Activity.
In the records below, find the line containing "не опытному тренеру работу. Хочешь" and the line containing "В городе г."; please repeat exactly the lines from one to the other, both included, and nothing more.

[Opening Input material section]

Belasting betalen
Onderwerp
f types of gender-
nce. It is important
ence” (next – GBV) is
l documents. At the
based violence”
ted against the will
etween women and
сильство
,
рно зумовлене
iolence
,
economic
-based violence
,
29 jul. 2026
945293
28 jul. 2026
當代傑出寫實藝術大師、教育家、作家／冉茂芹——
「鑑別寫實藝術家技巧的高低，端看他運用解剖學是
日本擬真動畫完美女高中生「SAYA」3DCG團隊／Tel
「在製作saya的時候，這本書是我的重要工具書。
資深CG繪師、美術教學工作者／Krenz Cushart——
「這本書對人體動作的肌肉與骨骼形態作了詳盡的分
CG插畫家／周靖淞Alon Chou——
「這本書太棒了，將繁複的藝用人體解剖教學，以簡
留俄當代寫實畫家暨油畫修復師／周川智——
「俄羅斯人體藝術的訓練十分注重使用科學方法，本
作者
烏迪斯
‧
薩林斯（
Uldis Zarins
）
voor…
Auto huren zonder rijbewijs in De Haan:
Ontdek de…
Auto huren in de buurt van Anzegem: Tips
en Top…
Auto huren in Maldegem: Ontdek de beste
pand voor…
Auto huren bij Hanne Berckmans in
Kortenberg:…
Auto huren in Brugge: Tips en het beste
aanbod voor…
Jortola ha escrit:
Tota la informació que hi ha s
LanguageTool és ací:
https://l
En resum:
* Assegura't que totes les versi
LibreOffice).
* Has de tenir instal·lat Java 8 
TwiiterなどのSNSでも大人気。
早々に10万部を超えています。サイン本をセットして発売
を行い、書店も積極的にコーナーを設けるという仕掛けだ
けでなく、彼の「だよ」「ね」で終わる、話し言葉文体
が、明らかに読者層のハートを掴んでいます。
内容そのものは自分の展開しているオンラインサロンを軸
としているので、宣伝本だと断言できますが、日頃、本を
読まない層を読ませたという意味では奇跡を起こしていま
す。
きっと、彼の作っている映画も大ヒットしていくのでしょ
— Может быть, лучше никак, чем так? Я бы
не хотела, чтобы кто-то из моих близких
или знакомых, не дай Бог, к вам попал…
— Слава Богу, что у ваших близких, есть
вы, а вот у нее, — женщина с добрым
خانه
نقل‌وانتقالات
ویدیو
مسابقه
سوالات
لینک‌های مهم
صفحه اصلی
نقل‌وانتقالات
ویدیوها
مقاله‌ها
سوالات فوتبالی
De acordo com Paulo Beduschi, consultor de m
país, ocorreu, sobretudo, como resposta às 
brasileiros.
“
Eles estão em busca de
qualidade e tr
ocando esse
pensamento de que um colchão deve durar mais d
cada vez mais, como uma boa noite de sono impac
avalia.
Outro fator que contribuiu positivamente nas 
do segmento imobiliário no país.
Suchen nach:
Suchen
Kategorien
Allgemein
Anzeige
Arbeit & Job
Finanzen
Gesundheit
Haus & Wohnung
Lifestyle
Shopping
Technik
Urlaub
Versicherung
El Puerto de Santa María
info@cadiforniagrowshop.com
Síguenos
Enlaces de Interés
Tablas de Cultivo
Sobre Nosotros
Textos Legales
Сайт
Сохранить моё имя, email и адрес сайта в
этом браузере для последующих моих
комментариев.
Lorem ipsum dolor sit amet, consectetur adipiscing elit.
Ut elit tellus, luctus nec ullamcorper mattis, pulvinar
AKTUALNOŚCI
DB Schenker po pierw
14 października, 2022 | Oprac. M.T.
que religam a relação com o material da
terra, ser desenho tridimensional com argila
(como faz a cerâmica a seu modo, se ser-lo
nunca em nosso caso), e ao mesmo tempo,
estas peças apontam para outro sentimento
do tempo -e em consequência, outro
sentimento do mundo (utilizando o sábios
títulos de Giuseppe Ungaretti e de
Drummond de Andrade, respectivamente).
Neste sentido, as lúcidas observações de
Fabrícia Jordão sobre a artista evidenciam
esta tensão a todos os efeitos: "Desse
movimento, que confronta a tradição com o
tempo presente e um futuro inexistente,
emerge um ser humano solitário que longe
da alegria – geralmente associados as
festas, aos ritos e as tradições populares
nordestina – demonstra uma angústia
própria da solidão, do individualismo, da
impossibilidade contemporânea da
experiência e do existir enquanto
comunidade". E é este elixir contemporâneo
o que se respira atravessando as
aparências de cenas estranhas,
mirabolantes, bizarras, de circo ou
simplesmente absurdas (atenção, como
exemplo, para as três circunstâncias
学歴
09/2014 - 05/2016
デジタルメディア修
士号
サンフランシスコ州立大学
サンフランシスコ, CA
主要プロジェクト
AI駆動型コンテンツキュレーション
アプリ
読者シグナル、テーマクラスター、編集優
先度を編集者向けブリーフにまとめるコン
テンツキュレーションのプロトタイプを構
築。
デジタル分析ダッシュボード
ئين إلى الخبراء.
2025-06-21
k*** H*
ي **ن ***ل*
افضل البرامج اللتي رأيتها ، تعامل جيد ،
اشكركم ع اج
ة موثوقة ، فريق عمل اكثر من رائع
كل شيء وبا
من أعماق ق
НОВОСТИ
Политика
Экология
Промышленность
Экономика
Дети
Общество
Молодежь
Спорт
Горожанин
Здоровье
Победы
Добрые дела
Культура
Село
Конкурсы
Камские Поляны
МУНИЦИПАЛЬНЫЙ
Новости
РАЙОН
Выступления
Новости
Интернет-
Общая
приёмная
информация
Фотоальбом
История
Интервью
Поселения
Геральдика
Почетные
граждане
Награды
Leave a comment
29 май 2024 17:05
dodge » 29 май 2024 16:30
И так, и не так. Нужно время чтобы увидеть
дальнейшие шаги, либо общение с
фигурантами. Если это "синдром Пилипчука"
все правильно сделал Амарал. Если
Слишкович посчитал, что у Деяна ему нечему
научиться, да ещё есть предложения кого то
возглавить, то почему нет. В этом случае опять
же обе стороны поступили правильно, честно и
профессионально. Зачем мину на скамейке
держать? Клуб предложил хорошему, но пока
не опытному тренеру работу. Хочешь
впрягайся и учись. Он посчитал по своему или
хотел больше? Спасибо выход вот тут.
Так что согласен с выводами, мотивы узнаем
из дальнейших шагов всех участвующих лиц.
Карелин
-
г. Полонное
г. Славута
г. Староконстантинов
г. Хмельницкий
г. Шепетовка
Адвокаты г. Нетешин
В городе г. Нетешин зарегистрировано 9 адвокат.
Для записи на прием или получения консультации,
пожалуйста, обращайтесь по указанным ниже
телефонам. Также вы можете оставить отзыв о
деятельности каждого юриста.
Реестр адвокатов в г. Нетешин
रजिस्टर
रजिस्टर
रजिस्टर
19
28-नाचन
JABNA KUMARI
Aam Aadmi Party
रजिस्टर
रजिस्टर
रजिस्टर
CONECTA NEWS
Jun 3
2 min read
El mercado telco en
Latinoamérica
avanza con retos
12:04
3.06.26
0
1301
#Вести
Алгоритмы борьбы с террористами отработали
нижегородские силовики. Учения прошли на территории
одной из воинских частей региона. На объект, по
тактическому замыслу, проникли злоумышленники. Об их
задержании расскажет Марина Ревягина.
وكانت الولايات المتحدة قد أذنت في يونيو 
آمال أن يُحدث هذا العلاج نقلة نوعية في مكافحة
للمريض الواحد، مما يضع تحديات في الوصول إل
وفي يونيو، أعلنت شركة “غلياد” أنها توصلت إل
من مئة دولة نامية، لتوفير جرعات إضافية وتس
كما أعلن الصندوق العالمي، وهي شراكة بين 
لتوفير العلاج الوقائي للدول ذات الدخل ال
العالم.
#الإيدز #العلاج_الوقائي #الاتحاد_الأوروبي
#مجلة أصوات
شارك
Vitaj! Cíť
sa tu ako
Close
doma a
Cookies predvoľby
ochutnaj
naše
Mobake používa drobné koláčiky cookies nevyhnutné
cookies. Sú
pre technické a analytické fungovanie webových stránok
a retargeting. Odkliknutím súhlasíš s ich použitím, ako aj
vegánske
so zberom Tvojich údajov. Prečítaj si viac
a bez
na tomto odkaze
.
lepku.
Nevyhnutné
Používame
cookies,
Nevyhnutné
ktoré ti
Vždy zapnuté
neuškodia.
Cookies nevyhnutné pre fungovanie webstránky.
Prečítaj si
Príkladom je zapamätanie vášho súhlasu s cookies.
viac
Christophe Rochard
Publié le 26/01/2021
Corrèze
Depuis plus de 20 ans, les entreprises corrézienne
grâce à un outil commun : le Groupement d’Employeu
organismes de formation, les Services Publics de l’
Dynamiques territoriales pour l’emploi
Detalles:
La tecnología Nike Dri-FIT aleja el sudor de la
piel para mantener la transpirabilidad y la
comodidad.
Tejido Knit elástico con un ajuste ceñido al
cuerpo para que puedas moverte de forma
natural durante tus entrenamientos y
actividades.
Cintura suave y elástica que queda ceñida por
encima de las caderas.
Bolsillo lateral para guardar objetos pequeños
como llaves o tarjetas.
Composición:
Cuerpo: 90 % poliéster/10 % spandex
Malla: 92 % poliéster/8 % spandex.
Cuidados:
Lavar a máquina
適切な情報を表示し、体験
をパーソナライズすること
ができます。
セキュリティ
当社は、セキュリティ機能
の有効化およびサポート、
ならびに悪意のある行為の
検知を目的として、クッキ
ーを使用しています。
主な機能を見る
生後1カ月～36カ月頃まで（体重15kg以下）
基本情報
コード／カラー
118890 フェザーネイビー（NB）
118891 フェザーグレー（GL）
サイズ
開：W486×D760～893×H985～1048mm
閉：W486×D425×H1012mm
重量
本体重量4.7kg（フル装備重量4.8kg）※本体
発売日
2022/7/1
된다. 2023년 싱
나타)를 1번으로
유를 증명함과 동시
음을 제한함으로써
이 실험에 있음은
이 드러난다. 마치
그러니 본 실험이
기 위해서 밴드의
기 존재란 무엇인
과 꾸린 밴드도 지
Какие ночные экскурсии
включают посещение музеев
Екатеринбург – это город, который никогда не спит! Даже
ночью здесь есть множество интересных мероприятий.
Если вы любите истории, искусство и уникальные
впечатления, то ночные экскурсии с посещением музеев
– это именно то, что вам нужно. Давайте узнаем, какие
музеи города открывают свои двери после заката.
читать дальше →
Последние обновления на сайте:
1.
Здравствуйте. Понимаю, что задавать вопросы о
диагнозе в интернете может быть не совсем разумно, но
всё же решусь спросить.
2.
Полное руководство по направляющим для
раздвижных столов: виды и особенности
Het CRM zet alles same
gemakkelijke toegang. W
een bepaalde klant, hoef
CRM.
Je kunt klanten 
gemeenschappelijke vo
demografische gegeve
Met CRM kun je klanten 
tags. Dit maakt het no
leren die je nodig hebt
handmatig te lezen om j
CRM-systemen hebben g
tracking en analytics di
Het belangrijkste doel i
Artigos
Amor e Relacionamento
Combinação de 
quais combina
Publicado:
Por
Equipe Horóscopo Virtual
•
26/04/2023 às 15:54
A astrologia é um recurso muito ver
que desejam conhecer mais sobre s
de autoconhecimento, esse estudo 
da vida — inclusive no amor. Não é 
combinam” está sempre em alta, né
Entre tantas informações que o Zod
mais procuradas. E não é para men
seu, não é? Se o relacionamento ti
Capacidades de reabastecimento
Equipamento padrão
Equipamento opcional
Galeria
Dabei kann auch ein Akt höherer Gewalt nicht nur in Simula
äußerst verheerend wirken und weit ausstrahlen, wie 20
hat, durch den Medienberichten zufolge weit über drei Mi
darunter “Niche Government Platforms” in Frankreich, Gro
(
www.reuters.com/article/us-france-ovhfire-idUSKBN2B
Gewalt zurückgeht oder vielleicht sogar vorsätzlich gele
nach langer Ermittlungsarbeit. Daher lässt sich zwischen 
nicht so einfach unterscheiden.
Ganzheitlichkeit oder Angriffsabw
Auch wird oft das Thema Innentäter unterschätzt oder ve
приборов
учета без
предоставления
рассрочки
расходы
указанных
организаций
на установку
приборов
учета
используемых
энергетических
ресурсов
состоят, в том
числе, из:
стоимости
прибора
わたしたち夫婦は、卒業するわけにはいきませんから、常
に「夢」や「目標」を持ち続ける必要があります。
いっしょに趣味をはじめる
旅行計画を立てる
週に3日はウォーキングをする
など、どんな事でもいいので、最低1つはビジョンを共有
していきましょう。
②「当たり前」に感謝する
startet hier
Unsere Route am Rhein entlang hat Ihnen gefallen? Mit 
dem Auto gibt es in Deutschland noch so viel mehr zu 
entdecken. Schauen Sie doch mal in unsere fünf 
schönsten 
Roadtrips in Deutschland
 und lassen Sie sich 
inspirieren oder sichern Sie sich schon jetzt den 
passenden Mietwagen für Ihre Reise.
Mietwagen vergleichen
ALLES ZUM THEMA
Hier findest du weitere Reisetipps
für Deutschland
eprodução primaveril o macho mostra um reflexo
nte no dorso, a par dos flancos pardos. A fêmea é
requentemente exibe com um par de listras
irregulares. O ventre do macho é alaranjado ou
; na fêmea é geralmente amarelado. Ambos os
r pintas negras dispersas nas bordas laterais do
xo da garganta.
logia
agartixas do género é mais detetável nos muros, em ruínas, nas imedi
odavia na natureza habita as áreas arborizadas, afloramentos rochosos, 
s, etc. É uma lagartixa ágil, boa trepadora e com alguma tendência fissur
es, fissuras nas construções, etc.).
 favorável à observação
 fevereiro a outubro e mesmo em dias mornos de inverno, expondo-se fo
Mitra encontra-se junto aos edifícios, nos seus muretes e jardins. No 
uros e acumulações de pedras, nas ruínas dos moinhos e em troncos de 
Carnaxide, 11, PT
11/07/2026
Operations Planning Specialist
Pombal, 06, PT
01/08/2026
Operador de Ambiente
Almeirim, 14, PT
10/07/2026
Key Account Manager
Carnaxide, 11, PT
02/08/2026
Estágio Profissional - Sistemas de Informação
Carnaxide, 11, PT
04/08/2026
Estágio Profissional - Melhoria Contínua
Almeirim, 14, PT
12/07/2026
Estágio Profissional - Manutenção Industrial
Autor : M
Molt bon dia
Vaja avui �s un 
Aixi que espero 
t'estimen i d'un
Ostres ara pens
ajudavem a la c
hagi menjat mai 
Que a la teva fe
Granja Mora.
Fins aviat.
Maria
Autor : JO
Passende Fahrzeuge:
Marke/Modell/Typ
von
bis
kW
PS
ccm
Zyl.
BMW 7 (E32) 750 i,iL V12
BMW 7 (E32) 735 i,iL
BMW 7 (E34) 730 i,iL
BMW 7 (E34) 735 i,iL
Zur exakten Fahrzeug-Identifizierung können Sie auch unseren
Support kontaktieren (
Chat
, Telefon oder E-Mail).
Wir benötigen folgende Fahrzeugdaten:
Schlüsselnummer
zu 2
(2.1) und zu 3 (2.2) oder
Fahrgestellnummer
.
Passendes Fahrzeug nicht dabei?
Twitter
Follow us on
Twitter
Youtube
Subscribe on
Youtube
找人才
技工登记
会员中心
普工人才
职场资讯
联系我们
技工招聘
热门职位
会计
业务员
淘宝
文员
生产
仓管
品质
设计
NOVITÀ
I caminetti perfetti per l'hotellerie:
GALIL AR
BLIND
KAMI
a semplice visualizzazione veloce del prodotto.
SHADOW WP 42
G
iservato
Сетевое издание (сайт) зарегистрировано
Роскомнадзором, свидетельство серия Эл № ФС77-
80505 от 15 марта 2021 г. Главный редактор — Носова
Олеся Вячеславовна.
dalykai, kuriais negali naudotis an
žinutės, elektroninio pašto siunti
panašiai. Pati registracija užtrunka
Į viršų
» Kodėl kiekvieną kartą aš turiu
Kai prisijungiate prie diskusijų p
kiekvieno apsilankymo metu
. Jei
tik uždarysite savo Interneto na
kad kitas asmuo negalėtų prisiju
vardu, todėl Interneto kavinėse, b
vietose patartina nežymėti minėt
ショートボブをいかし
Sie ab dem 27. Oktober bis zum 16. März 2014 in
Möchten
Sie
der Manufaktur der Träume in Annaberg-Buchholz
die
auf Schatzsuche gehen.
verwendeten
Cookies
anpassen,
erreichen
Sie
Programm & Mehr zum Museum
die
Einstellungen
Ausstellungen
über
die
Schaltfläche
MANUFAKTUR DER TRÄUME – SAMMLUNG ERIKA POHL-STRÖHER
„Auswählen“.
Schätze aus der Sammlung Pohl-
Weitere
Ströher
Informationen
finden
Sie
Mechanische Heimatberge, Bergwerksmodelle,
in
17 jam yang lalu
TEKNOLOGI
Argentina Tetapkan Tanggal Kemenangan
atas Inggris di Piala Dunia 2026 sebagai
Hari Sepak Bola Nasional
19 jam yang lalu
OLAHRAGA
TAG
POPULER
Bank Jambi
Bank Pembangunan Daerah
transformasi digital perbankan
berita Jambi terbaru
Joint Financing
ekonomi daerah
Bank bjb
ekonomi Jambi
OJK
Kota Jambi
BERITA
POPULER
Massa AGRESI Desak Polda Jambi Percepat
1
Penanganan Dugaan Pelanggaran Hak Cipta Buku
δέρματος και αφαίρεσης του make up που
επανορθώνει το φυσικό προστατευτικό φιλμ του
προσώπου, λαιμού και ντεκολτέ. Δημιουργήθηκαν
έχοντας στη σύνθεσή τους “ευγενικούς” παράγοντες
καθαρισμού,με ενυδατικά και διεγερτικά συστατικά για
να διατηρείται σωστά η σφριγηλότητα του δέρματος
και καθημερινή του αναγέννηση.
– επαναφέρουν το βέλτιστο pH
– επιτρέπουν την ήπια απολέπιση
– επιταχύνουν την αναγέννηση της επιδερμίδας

[Closing Input material section]

Answer to the problem.
не опытному тренеру работу. Хочешь
впрягайся и учись. Он посчитал по своему или
хотел больше? Спасибо выход вот тут.
Так что согласен с выводами, мотивы узнаем
из дальнейших шагов всех участвующих лиц.
Карелин
-
г. Полонное
г. Славута
г. Староконстантинов
г. Хмельницкий
г. Шепетовка
Адвокаты г. Нетешин
В городе г. Нетешин зарегистрировано 9 адвокат.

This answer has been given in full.